Il serait presque impossible de les retrouver une fois qu'ils auraient mis les pieds au Japon.


[Ça fait bizarre de dire ça en tant que freelancer, mais ton organisation ? Va plus durer bien longtemps. Avec toutes les raclées que vous vous êtes prises, n'avez même pas de quoi aller corrompre les flics. Plutôt triste de devoir admettre "on a tenté de se réorganiser, mais notre QG a été transformé en parking", t'vois ?]


"...Ça ne change rien. Ma mission... est de les poursuivre. Rien d'autre."


[Plutôt émouvant, venant d'la part d'un chien de chasse ! Je suppose que je vais t'filer un coup de main, puisque j'ai déjà reçu mon blé.]


La voix à l'autre bout de la ligne semblait vraiment prendre plaisir à la situation.


[Hé ! J'serais à bord aussi, alors pas de quoi s'inquiéter. On va tous t'les découper en appâts et t'les balancer aux poissons.]


"... Ne fais rien qui mette en danger des civils."


[Oh ? T'penses que je vais faire sauter tout le putain de bateau ?]


"Notre mission est de trouver leur leader et leur employeur. Pas besoin de leur déclarer la guerre sur ce petit vaisseau." Angelo insista. Il posa ensuite une question logique à son allié.


"Pourquoi tu ne te montres pas puisque tu embarques aussi ?"


[Ma durée de vie risquerait de s'écourter si j'me baladais avec des gens aussi remarquables. T'inquiètes donc pas ! J'te filerais tes jouets quand on sera à bord. Et si tu les balance dans l'océan avec les corps, t'auras même pas à t'préoccuper de laisser des traces. Pour ça, rien ne vaut le grand large, hein ?! Putain de génial !]


"Évite de polluer l'océan."


Le gangster raccrocha sur ces mots à demi sérieux.


Bien qu'il ne sache pas comment ils allaient pouvoir amener des armes à bord d'un navire à destination d'un autre pays, le Demolisher avait déjà accompli de telles prouesses par le passé.


Angelo recentra son regard sur le bateau et pensa silencieusement à sa cible.


D'après les informations du Demolisher, ils n'étaient pas eux-même l'organisation ennemie ; juste des mercenaires engagés par un individu ou un autre groupe.


Ils constituaient une organisation importante.

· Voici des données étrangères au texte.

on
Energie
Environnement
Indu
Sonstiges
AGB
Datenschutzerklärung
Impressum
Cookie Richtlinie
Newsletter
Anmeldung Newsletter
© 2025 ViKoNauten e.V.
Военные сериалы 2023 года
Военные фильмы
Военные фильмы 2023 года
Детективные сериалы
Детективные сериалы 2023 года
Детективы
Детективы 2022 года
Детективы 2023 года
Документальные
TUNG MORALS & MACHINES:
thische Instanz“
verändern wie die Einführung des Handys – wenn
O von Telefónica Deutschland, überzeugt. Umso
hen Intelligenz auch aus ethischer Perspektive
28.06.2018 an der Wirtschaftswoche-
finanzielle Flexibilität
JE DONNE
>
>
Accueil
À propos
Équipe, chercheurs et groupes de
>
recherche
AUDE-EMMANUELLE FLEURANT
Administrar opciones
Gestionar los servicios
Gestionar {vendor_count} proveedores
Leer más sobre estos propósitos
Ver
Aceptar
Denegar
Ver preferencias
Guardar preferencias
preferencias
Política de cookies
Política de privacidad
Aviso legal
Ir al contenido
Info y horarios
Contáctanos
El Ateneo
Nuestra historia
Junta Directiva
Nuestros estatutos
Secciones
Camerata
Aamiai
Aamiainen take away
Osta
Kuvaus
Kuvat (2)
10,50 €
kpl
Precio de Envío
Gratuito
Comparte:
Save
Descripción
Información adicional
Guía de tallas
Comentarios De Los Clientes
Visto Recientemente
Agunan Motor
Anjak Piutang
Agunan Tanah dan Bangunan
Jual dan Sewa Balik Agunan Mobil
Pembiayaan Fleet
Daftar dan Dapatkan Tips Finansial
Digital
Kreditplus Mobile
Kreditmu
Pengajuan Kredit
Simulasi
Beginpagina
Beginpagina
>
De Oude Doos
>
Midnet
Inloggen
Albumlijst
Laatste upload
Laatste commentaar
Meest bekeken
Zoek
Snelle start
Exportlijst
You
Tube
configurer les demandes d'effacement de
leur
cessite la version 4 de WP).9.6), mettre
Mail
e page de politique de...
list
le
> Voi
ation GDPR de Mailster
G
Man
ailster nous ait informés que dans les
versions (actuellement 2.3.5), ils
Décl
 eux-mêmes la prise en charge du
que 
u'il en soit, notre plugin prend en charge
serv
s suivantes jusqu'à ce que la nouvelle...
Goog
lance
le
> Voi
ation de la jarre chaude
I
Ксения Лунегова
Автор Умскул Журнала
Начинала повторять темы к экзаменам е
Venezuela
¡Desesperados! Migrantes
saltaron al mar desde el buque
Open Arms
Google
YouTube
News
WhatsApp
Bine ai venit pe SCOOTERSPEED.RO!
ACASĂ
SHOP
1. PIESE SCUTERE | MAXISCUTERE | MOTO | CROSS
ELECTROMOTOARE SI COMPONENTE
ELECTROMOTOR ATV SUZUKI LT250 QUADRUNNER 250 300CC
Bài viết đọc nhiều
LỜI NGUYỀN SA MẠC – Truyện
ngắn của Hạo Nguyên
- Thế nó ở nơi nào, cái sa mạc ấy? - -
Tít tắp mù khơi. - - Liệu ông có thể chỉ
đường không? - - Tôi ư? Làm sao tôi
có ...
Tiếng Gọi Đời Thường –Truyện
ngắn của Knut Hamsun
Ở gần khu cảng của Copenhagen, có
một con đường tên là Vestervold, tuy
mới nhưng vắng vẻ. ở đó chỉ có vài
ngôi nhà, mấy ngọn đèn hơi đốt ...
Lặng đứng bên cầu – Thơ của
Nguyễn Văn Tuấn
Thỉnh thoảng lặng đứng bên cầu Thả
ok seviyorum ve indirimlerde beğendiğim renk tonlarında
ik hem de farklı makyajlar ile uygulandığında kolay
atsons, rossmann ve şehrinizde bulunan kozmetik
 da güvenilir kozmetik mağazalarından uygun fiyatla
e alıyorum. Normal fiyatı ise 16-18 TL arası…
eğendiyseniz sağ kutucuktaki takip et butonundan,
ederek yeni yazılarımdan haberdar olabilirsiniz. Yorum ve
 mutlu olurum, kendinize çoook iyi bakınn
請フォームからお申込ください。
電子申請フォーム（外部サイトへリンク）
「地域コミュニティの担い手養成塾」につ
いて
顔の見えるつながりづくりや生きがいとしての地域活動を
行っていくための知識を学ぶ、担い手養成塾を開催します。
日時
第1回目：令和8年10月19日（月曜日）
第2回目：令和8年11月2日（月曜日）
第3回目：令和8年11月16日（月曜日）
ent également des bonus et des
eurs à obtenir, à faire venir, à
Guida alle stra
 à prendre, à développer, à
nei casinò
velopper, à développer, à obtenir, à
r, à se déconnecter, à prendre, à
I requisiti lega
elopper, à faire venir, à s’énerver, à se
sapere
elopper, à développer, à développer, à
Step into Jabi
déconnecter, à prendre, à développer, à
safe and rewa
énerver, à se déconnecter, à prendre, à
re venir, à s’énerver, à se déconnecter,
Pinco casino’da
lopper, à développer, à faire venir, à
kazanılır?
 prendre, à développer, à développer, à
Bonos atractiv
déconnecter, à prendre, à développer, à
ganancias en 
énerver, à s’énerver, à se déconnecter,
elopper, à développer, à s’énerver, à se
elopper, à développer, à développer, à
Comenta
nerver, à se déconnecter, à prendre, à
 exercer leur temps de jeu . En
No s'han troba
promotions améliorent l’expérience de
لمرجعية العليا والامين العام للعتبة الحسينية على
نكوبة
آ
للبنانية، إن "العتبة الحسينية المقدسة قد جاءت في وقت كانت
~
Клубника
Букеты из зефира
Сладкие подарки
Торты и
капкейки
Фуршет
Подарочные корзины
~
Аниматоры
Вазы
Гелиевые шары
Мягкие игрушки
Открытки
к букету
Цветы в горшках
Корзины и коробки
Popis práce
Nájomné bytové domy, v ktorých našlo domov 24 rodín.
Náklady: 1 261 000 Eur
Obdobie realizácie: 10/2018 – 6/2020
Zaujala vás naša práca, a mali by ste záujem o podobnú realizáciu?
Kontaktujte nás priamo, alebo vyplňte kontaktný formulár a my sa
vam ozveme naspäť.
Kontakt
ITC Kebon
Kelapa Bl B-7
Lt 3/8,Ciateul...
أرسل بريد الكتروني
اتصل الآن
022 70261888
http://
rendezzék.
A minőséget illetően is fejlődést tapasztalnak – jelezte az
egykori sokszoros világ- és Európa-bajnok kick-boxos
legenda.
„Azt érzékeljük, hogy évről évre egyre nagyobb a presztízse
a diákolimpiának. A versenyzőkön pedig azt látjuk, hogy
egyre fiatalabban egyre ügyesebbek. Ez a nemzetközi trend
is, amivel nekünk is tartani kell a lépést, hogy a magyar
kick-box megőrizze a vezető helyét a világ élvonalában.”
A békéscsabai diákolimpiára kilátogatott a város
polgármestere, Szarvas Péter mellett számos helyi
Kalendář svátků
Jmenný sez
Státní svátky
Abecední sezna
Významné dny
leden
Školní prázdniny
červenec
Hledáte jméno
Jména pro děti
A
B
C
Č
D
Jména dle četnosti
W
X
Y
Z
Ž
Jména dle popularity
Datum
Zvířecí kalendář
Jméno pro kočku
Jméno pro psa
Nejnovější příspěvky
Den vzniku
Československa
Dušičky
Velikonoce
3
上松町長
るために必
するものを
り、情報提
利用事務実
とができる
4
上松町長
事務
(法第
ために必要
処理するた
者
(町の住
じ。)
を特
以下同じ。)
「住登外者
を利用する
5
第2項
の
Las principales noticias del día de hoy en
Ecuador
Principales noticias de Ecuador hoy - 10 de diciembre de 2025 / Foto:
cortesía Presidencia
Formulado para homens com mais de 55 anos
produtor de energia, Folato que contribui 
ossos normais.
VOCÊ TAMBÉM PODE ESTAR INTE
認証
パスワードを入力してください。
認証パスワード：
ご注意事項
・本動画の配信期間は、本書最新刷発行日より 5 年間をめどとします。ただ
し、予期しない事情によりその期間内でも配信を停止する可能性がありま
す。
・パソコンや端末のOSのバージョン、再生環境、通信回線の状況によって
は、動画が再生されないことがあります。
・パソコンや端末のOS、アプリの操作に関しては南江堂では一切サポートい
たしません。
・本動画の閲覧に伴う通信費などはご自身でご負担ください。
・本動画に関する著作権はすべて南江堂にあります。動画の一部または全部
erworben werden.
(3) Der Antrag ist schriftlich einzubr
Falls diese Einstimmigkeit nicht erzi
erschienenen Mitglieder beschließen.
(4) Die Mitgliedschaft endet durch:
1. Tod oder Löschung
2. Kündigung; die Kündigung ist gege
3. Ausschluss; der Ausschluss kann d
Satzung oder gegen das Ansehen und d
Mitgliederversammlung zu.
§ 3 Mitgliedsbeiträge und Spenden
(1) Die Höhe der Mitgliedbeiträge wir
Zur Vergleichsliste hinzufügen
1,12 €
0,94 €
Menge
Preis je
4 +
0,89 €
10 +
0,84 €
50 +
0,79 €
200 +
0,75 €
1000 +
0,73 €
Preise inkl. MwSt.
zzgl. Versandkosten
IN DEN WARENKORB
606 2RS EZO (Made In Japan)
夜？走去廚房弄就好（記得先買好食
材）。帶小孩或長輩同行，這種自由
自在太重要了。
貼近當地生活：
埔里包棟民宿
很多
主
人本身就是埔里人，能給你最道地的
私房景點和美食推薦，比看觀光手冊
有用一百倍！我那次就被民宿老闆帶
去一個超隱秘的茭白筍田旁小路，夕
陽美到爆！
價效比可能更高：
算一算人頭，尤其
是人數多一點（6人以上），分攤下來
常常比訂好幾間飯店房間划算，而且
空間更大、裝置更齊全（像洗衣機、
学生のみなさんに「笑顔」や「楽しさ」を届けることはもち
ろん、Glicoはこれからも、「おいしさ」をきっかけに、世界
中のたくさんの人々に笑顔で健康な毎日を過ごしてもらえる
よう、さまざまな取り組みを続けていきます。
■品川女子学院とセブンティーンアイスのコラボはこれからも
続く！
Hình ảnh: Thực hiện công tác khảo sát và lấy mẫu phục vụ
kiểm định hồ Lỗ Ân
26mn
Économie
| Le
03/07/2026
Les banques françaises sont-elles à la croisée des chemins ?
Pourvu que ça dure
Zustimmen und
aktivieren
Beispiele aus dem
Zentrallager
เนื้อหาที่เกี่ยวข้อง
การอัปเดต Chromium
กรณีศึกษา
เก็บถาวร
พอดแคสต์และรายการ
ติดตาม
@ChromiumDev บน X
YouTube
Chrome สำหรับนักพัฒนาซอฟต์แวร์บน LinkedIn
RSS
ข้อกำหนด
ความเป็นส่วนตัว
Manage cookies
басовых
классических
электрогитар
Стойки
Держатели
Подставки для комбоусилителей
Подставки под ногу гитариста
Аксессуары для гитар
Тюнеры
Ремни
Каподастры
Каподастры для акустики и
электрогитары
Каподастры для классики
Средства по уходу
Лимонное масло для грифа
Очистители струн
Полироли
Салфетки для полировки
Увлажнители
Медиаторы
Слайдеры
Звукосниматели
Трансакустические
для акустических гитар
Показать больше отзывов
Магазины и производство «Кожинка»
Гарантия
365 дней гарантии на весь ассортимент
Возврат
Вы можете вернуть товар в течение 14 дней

Certaines rumeurs douteuses affirmaient qu'ils s'occupaient de tout, de l'assassinat à la guerre civile.


Ce n'était pas le genre d'organisation qu'il pouvait affronter à lui seul.


Après tout, il ne pouvait garantir qu'ils seraient désarmés, même sur un vaisseau de croisière.


Repensant à la probabilité d'une sur un million - statistiquement plus proche de 50-50 - qu'il meure au cours de l'opération, Angelo dirigea ses pensées vers sa famille lointaine.


"J'imagine que Carlos aura trois ans cette année."


Repensant à son fils, qu'il n'avait encore jamais vu, Angelo se concentra sur son ennemi.


C'était une organisation criminelle. Le terme était très général, mais ils formaient littéralement un groupe d'Hommes d'Affaires qui vivaient des profits de leurs crimes.


Leur symbole était un masque.


Ils formaient un groupe étrange qui portait toujours des masques blancs en guise de bon présage quand ils montaient un gros coup.


Et alors qu'il réfléchissait, le gangster murmura silencieusement à lui-même.


"...Peut-être que je devrais aller en Espagne après tout ça. Je prendrai un de leurs masques en souvenir pour ma femme et mon fils, et on ira tous ensemble en vacances à Venise."